Back in November I acquired a DEC Rainbow 100B with a VR201 monitor, LK201 Keyboard, LA50 Printer, RD51 HDD and the vertical stand. Unfortunately the VR201 was covered in cataracts and was leaking red liquid (presumably from bad capacitors). 

Upon inspection I discovered that the machine also had the graphics option board fitted and an official memory expansion taking the total amount of RAM up to 720K.

Before I could test the machine, I had the problem of the VR201 being dead to solve. I found a set of instructions online that detailed how to wire up a cable to attach the keyboard to the computer and use the composite input on a TV as a replacement for the VR201 display. After checking for high resistance on the power cable between the PSU and motherboard and then giving everything a visual inspection and clean up, I proceeded to power on the machine. It came up first time but would give some interesting system error messages. Eventually the machine began to behave itself after a few power cycles and re-seating of the expansion boards.
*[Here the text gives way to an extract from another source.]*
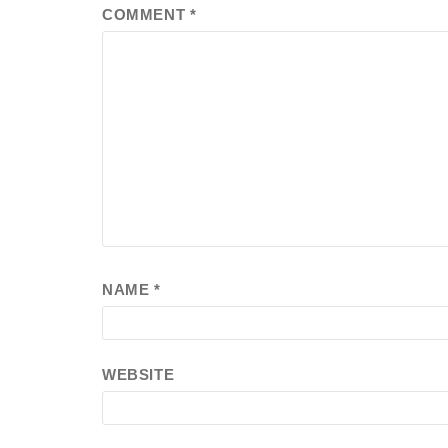
COMMENT
*
NAME
*
WEBSITE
I was able to boot from floppy into both MS-DOS 2.11 and CP/M 1.1 although only drive B would work without reaching errors around track 67 of the disks. The RD51 hard disk refused to spin up and attempting to boot from it would result in the LED lighting up  and a system load incomplete message from the system.

While the new video cable worked well, it did have the issue where none of the TVs that I have would display the full picture and as a result, the left hand side of the screen was always cut off making it difficult or impossible to read file listings or even see the drive letter prompts.

At this point I left the machine for a while, happy with the progress I had made in getting it working again. I returned to it between Christmas and New Year and managed to successfully revive the RD51 hard disk. I ended up removing the top cover and attempted to start the motor spinning by hand. After a couple seconds of this, the drive sprung to life and after leaving it running for a short while, I put the cover back on and put it back into the Rainbow. Upon pressing “W” to start from the HDD, I was presented with the Rainbow Hard Disk Startup menu for the first time, indicating that both a CP/M and MS-DOS partition appeared to be intact.

Here are a couple videos showing the Hard Disk in operation. As you can tell from the noise, it doesn’t sound very healthy but worked perfectly fine with all the original contents intact! I ended up replacing it even though it is still functional with one of David Gesswein’s MFM Emulator boards which I will talk about in my next blog post.